Figure 4A–C draw pair-wise comparisons of the excess of low-frequency alleles (ε) among SNPs, indels and SVs (‘Materials and Methods’ section). Correlations between the fractions of low-frequency variants are calculated using the data points representing the average for each of the seven major classes of elements: pseudogenes, TF-binding sites, ncRNAs and four gene domains (Correlation = 0.75 between SNP and indel, 0.64 between indel and SV, and 0.11 between SNP and SV). The results show that selective constraints for the three types of variants are, in general, correlated in non-coding elements, especially between SNP and indel, and between SV and indel. Nevertheless, we also see differences.

Within CDSs, compared to SNPs and in-frame indels that only modify one or two local amino acids, a frame-shift indel alters all the amino acid sequences that follow, and may introduce premature stop codons that truncate the protein products, which is very detrimental to, and therefore expected to be quickly removed from, the genome. Thus, one might expect that selective pressure against indels in CDSs to be stronger than that against SNPs, compared to the other functional elements. To our surprise, we find that TF-binding sites and ncRNAs are, on average, relatively even more constrained for indels than for SNPs, compared to what we observe for CDSs (Figure 4A–C). In fact, the ratio of low-frequency indel fraction to low-frequency SNP fraction is increased by 8 and 22% in TF-binding sites and ncRNAs relative to CDSs, respectively (P-value = 8.9E-2 and 1.1E-1, respectively, by bootstrapping).

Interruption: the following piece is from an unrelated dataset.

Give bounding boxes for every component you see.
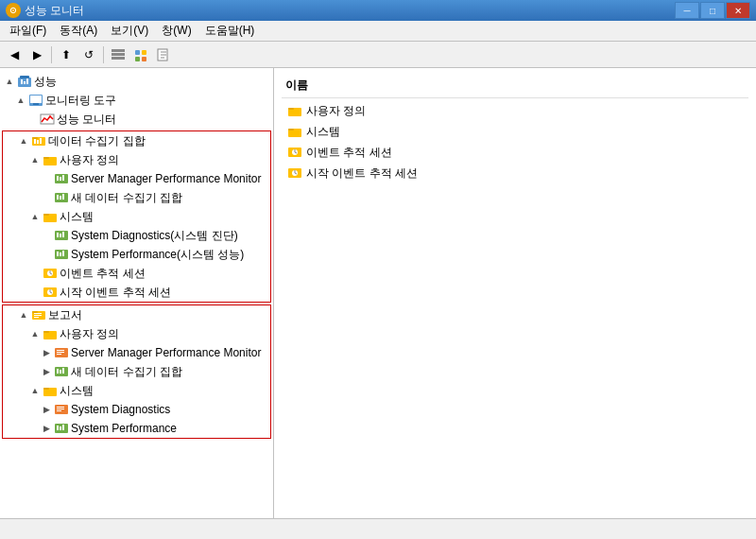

To further explore the above observations, we consider the differences between in-frame and frame-shift indels. The size distribution of indels shows a periodic peak of 3 nts for CDSs but not for non-coding elements (i.e. the fraction of indels of size 3, 6, 9 bp… is elevated for CDSs, see Figure 4D). Since the majority of the indels are no larger than 3 bp, we extract the indels of size 1, 2 and 3 bp, and examine the excess of low-frequency indels, respectively. We find that frame-shift indels (1 and 2 bp) have more low-frequency alleles than in-frame indels (3 bp) in CDSs (ε is 160 and 116% higher than 3 bp indels, respectively), consistent with a relaxed constraint for the in-frame indels compared to frame-shift indels (Figure 4D). However, even for 1 bp indels, which introduce frame-shifts, we do not see an elevated level of constraint for indels relative to SNPs in CDSs, compared to non-coding elements (Figure 4D). Therefore, the selective pressure for indels relative to SNPs in TF-binding-sites and ncRNAs is as much as, if not more than, in CDSs. Taken together, comparisons of the allele frequency spectrum between SNPs, indels and SVs reveal heterogeneity in the selective pressure for the three types of variations in non-coding elements, despite an overall correlation.

Differences in selective pressure between subclasses within an element class

Instead of treating each class of elements as a whole as described in the proceeding section, we further analyze the mode and extent of selection with respect to subclasses of elements having different genomic properties, such as the genomic locations, RNA expression levels, number of binding targets, sequence divergence, conservation of secondary structure, etc. (Supplementary Data).